What the task requires.
Output the listing below verbatim, without images.

Segment Start: Data extracts

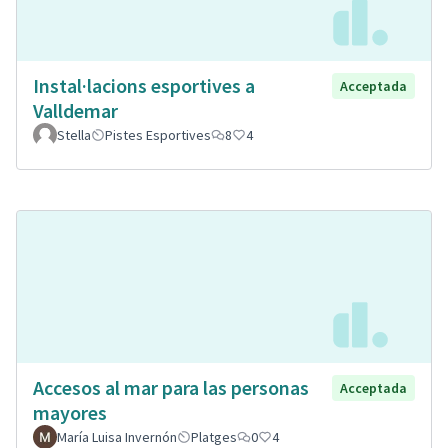
Instal·lacions esportives a
Acceptada
Valldemar
Stella
Pistes Esportives
8
4
Accesos al mar para las personas
Acceptada
mayores
María Luisa Invernón
Platges
0
4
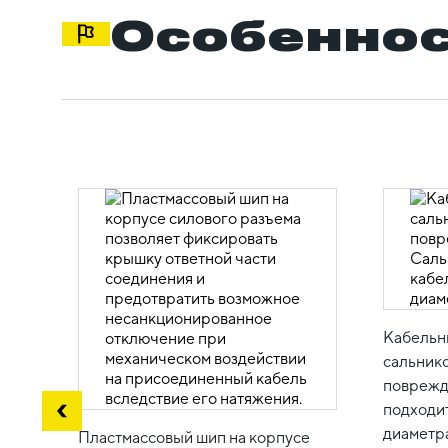
Особеннос
Кабельн
сальник
поврежд
подходит
диаметра
Пластмассовый шип на корпусе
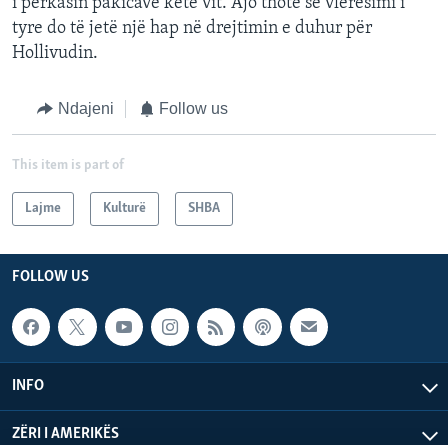
i përkasin pakicave këtë vit. Ajo thotë se vlerësimi i
tyre do të jetë një hap në drejtimin e duhur për
Hollivudin.
Ndajeni
Follow us
This item is part of
Lajme
Kulturë
SHBA
FOLLOW US
INFO
ZËRI I AMERIKËS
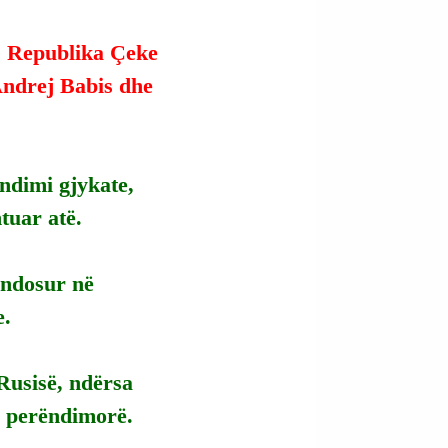
 Republika Çeke 
Andrej Babis dhe 
ndimi gjykate, 
htuar atë.
endosur në 
e.
Rusisë, ndërsa 
e perëndimorë.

Segment End: Data extracts

Output for this exercise.
Instal·lacions esportives a
Acceptada
Valldemar
Stella
Pistes Esportives
8
4
Accesos al mar para las personas
Acceptada
mayores
María Luisa Invernón
Platges
0
4
Особеннос
Кабельн
сальник
поврежд
подходит
диаметра
Пластмассовый шип на корпусе
i përkasin pakicave këtë vit. Ajo thotë se vlerësimi i
tyre do të jetë një hap në drejtimin e duhur për
Hollivudin.
Ndajeni
Follow us
This item is part of
Lajme
Kulturë
SHBA
FOLLOW US
INFO
ZËRI I AMERIKËS
 Republika Çeke 
Andrej Babis dhe 
ndimi gjykate, 
htuar atë.
endosur në 
e.
Rusisë, ndërsa 
e perëndimorë.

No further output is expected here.